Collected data

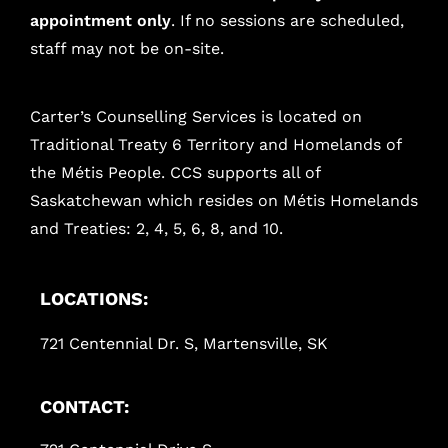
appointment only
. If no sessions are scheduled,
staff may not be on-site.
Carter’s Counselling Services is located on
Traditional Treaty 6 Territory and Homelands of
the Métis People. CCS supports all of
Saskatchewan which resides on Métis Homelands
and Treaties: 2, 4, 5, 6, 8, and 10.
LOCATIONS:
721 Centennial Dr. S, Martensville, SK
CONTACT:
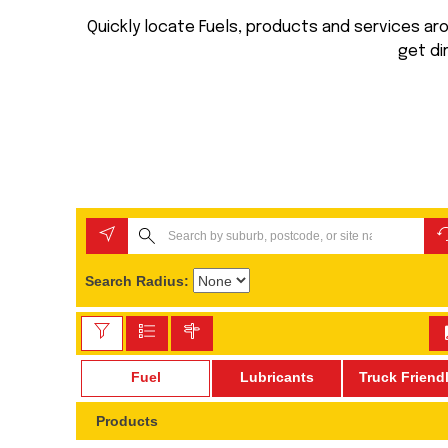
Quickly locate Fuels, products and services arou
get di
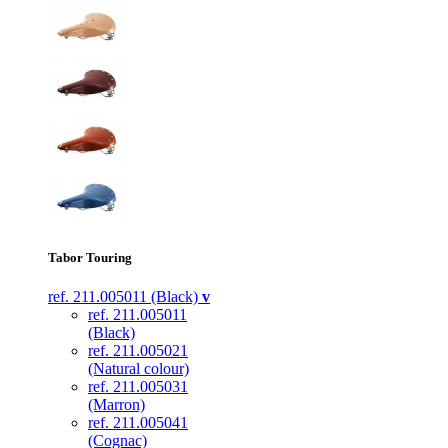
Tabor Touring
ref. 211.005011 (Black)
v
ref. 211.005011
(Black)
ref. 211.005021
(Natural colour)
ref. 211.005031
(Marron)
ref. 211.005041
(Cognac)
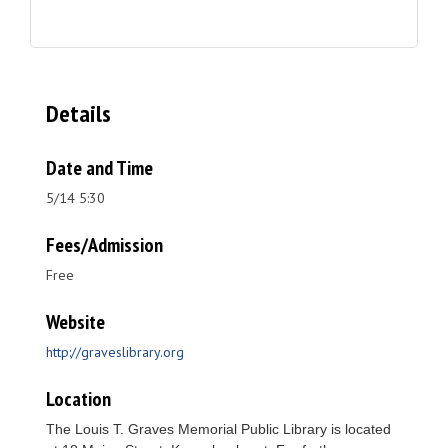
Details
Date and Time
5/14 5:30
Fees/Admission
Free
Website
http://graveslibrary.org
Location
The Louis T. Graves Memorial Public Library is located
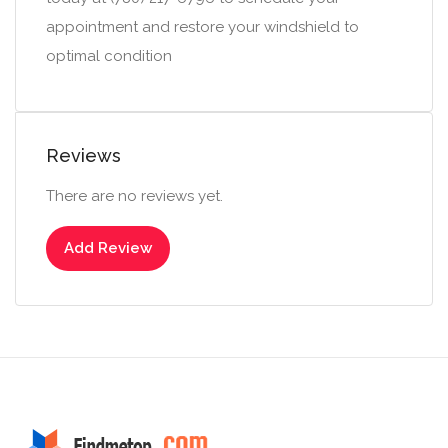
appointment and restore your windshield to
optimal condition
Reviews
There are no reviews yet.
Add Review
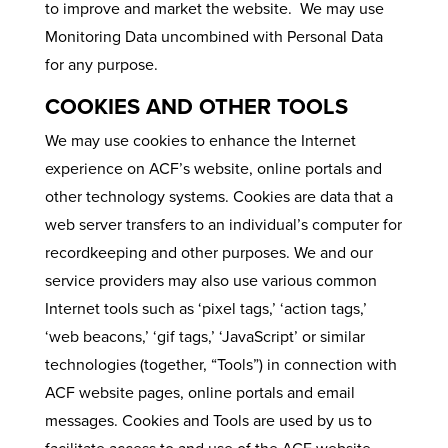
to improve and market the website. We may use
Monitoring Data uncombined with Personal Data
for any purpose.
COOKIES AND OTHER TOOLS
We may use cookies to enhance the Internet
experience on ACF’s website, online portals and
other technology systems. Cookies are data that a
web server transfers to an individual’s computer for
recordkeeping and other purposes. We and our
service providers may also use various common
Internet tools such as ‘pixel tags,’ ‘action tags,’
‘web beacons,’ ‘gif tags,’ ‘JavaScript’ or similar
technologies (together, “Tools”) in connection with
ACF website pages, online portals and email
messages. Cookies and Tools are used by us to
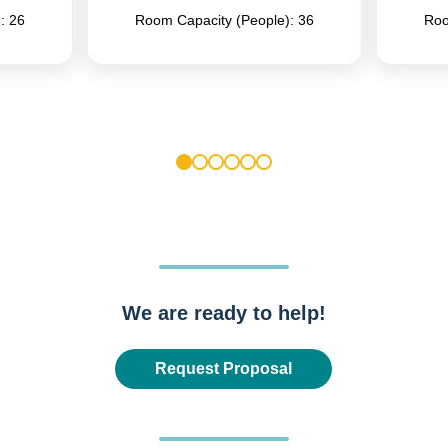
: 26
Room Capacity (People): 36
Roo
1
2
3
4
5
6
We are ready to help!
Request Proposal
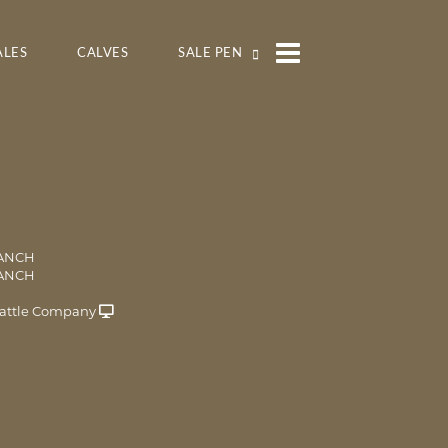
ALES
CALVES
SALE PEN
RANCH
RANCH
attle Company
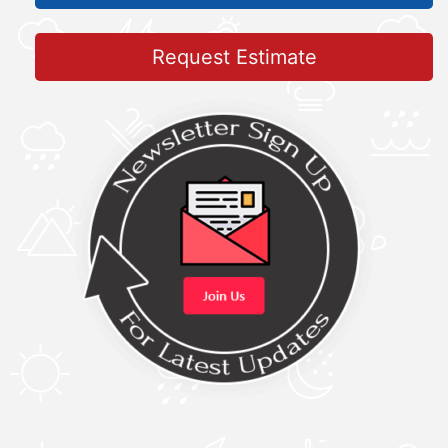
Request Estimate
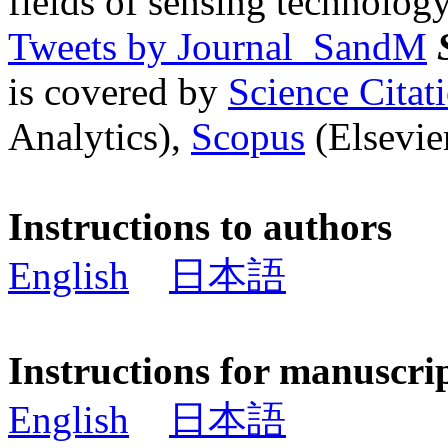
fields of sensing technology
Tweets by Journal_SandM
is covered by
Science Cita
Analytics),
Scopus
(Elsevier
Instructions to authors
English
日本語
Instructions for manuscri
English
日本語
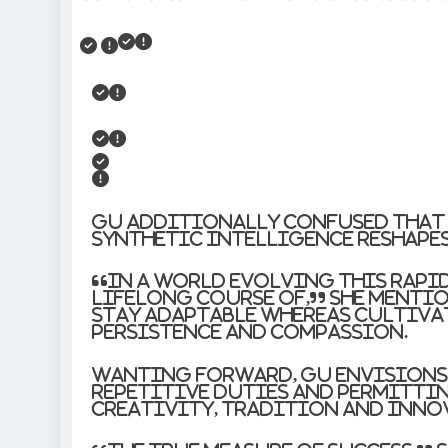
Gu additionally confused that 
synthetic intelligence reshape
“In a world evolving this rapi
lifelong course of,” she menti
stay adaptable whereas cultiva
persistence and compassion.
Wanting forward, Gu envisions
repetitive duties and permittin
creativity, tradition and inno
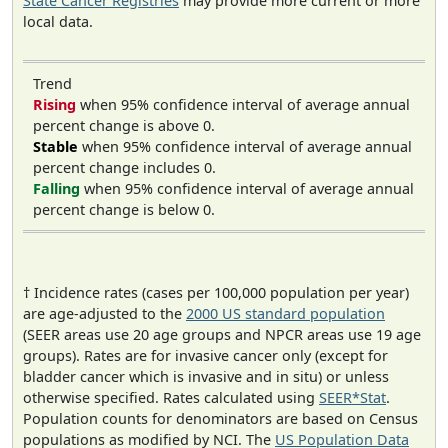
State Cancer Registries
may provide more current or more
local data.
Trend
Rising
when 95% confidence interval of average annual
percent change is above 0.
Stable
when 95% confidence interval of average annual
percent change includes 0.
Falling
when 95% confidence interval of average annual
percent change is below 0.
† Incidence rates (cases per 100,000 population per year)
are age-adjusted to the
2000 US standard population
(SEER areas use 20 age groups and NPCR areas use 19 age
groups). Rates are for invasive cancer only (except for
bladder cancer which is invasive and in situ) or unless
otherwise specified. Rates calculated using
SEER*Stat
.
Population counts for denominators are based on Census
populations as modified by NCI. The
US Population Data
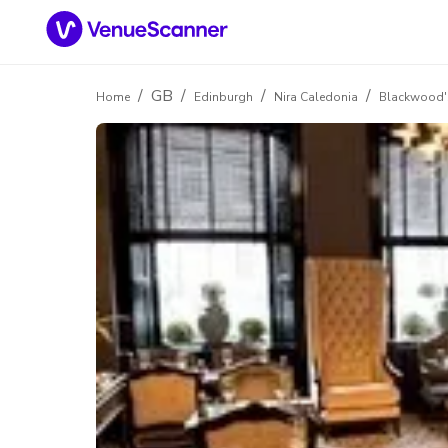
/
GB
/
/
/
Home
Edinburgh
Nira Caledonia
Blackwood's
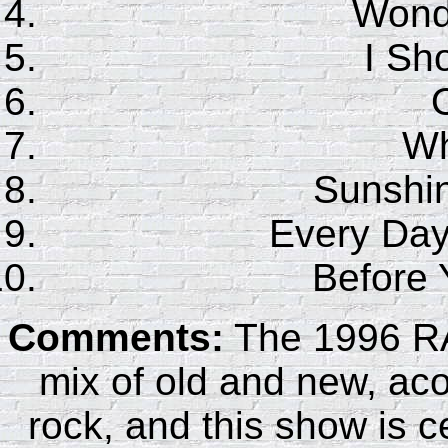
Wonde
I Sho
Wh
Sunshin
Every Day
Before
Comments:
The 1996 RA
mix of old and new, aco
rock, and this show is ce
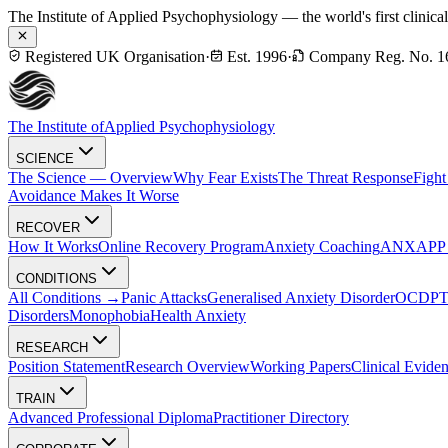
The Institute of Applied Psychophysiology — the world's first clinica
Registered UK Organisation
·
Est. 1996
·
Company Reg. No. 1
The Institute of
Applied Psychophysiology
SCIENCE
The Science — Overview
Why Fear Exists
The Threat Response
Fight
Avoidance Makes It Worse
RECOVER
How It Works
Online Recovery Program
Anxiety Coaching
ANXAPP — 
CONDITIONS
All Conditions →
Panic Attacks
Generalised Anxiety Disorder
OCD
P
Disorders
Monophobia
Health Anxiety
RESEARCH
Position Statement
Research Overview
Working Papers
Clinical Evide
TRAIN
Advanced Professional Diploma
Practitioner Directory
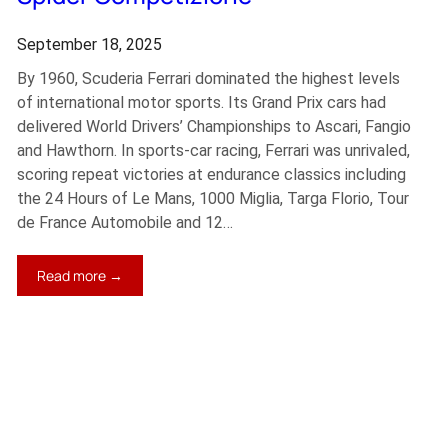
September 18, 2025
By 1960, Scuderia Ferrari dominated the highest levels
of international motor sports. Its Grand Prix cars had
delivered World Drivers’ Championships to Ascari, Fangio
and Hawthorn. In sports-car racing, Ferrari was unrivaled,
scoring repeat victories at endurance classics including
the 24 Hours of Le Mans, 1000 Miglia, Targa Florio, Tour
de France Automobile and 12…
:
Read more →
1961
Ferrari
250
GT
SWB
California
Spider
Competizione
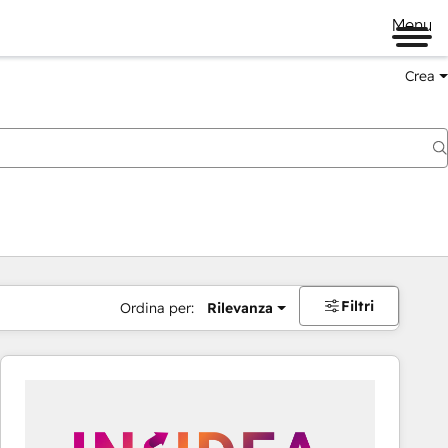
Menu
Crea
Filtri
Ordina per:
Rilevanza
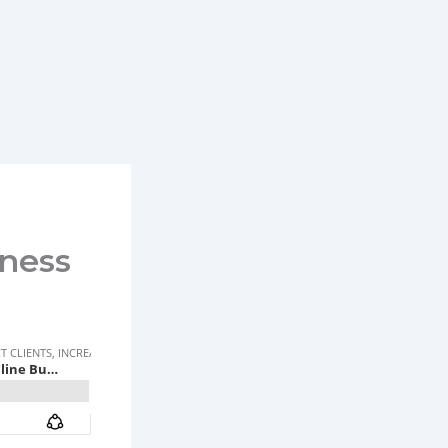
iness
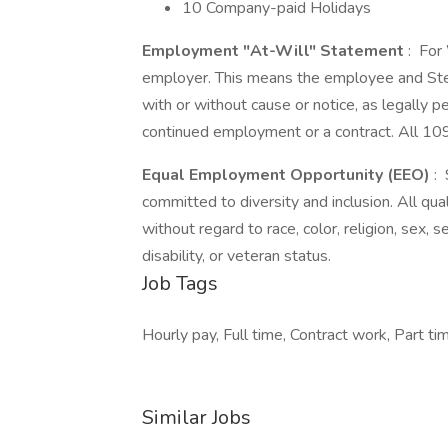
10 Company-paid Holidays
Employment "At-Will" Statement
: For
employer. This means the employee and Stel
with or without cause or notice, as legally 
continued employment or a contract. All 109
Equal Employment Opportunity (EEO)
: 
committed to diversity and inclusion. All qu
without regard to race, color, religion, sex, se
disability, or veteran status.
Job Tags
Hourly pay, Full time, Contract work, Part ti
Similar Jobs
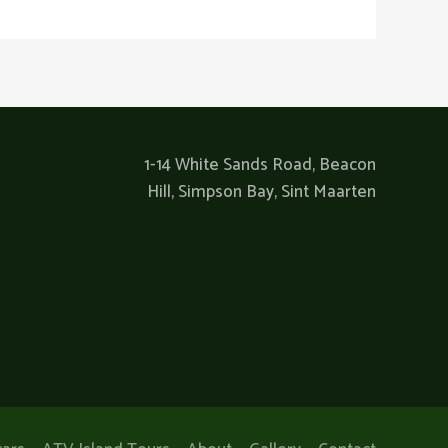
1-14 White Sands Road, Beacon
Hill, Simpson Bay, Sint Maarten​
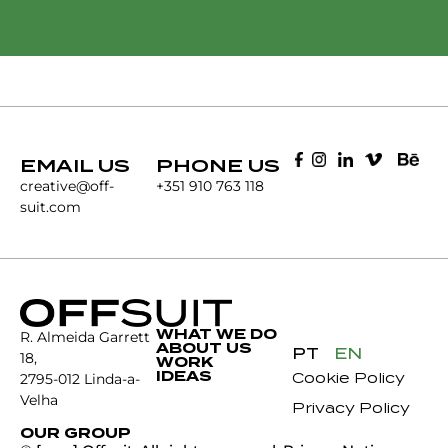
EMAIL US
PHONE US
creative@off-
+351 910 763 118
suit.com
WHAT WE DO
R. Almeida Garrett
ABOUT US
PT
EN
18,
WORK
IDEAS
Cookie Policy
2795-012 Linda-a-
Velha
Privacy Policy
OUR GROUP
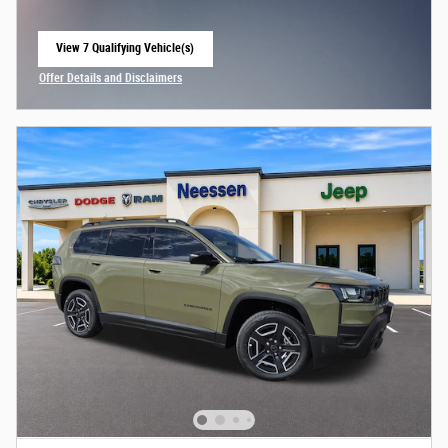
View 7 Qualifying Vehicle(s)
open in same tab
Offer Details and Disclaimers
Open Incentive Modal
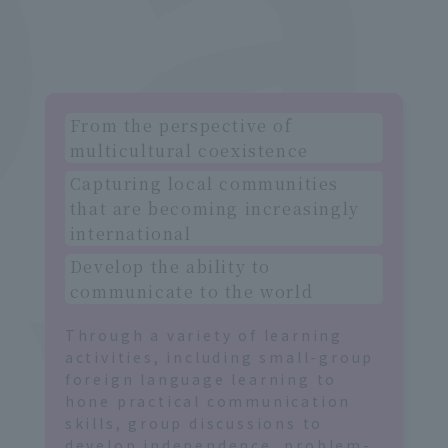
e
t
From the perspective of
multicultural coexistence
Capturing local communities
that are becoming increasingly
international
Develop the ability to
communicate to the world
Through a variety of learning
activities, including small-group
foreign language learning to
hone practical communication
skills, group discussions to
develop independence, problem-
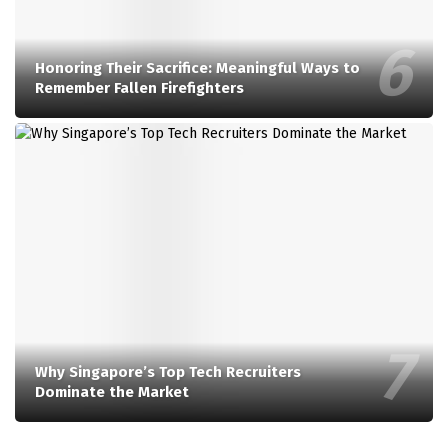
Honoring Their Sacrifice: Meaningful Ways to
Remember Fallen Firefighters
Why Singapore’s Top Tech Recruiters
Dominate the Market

§ Task directions:
Reproduce the entries above word for word. Pictures stay out.

§ Reply:
appointment only
. If no sessions are scheduled,
staff may not be on-site.
Carter’s Counselling Services is located on
Traditional Treaty 6 Territory and Homelands of
the Métis People. CCS supports all of
Saskatchewan which resides on Métis Homelands
and Treaties: 2, 4, 5, 6, 8, and 10.
LOCATIONS:
721 Centennial Dr. S, Martensville, SK
CONTACT:
Quickly locate Fuels, products and services arou
get di
Tabor Touring
ref. 211.005011 (Black)
v
ref. 211.005011
(Black)
ref. 211.005021
(Natural colour)
ref. 211.005031
(Marron)
ref. 211.005041
(Cognac)
Details
Date and Time
5/14 5:30
Fees/Admission
Free
Website
http://graveslibrary.org
Location
The Louis T. Graves Memorial Public Library is located
appointment and restore your windshield to
optimal condition
Reviews
There are no reviews yet.
Add Review
to improve and market the website. We may use
Monitoring Data uncombined with Personal Data
for any purpose.
COOKIES AND OTHER TOOLS
We may use cookies to enhance the Internet
experience on ACF’s website, online portals and
other technology systems. Cookies are data that a
web server transfers to an individual’s computer for
recordkeeping and other purposes. We and our
service providers may also use various common
Internet tools such as ‘pixel tags,’ ‘action tags,’
‘web beacons,’ ‘gif tags,’ ‘JavaScript’ or similar
technologies (together, “Tools”) in connection with
ACF website pages, online portals and email
messages. Cookies and Tools are used by us to
: 26
Room Capacity (People): 36
Roo
1
2
3
4
5
6
We are ready to help!
Request Proposal
ALES
CALVES
SALE PEN
RANCH
RANCH
attle Company
Request Estimate
fields of sensing technology
Tweets by Journal_SandM
is covered by
Science Cita
Analytics),
Scopus
(Elsevier
Instructions to authors
English
日本語
Instructions for manuscri
English
日本語
Gu additionally confused that 
synthetic intelligence reshape
“In a world evolving this rapi
lifelong course of,” she menti
stay adaptable whereas cultiva
persistence and compassion.
Wanting forward, Gu envisions
repetitive duties and permittin
creativity, tradition and inno
State Cancer Registries
may provide more current or more
local data.
Trend
Rising
when 95% confidence interval of average annual
percent change is above 0.
Stable
when 95% confidence interval of average annual
percent change includes 0.
Falling
when 95% confidence interval of average annual
percent change is below 0.
† Incidence rates (cases per 100,000 population per year)
are age-adjusted to the
2000 US standard population
(SEER areas use 20 age groups and NPCR areas use 19 age
groups). Rates are for invasive cancer only (except for
bladder cancer which is invasive and in situ) or unless
otherwise specified. Rates calculated using
SEER*Stat
.
Population counts for denominators are based on Census
populations as modified by NCI. The
US Population Data
/
GB
/
/
/
Home
Edinburgh
Nira Caledonia
Blackwood's
Wonde
I Sho
Wh
Sunshin
Every Day
Before
Comments:
The 1996 RA
mix of old and new, aco
rock, and this show is ce
The Institute of Applied Psychophysiology — the world's first clinica
Registered UK Organisation
·
Est. 1996
·
Company Reg. No. 1
The Institute of
Applied Psychophysiology
SCIENCE
The Science — Overview
Why Fear Exists
The Threat Response
Fight
Avoidance Makes It Worse
RECOVER
How It Works
Online Recovery Program
Anxiety Coaching
ANXAPP — 
CONDITIONS
All Conditions →
Panic Attacks
Generalised Anxiety Disorder
OCD
P
Disorders
Monophobia
Health Anxiety
RESEARCH
Position Statement
Research Overview
Working Papers
Clinical Evide
TRAIN
Advanced Professional Diploma
Practitioner Directory
September 18, 2025
By 1960, Scuderia Ferrari dominated the highest levels
of international motor sports. Its Grand Prix cars had
delivered World Drivers’ Championships to Ascari, Fangio
and Hawthorn. In sports-car racing, Ferrari was unrivaled,
scoring repeat victories at endurance classics including
the 24 Hours of Le Mans, 1000 Miglia, Targa Florio, Tour
de France Automobile and 12…
:
Read more →
1961
Ferrari
250
GT
SWB
California
Spider
Competizione
Menu
Crea
Filtri
Ordina per:
Rilevanza
iness
10 Company-paid Holidays
Employment "At-Will" Statement
: For
employer. This means the employee and Stel
with or without cause or notice, as legally 
continued employment or a contract. All 109
Equal Employment Opportunity (EEO)
: 
committed to diversity and inclusion. All qu
without regard to race, color, religion, sex, se
disability, or veteran status.
Job Tags
Hourly pay, Full time, Contract work, Part ti
Similar Jobs
1-14 White Sands Road, Beacon
Hill, Simpson Bay, Sint Maarten​
EMAIL US
PHONE US
creative@off-
+351 910 763 118
suit.com
WHAT WE DO
R. Almeida Garrett
ABOUT US
PT
EN
18,
WORK
IDEAS
Cookie Policy
2795-012 Linda-a-
Velha
Privacy Policy
OUR GROUP
View 7 Qualifying Vehicle(s)
open in same tab
Offer Details and Disclaimers
Open Incentive Modal
e
t
From the perspective of
multicultural coexistence
Capturing local communities
that are becoming increasingly
international
Develop the ability to
communicate to the world
Through a variety of learning
activities, including small-group
foreign language learning to
hone practical communication
skills, group discussions to
develop independence, problem-
Honoring Their Sacrifice: Meaningful Ways to
Remember Fallen Firefighters
Why Singapore’s Top Tech Recruiters
Dominate the Market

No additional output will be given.